TRY IT -> Line count for "life": say how many lines of the data contain it, with no other text.

EXTRACTED DATA ->

++++++++

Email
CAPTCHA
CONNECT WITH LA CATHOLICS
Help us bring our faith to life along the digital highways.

++++++++

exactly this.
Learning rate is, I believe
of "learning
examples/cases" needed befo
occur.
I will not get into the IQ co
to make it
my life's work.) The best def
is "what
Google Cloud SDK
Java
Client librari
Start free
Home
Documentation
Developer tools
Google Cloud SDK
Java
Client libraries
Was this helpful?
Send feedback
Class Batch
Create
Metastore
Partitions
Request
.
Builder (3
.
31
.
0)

++++++++

SOLVED PROBLEM -> 2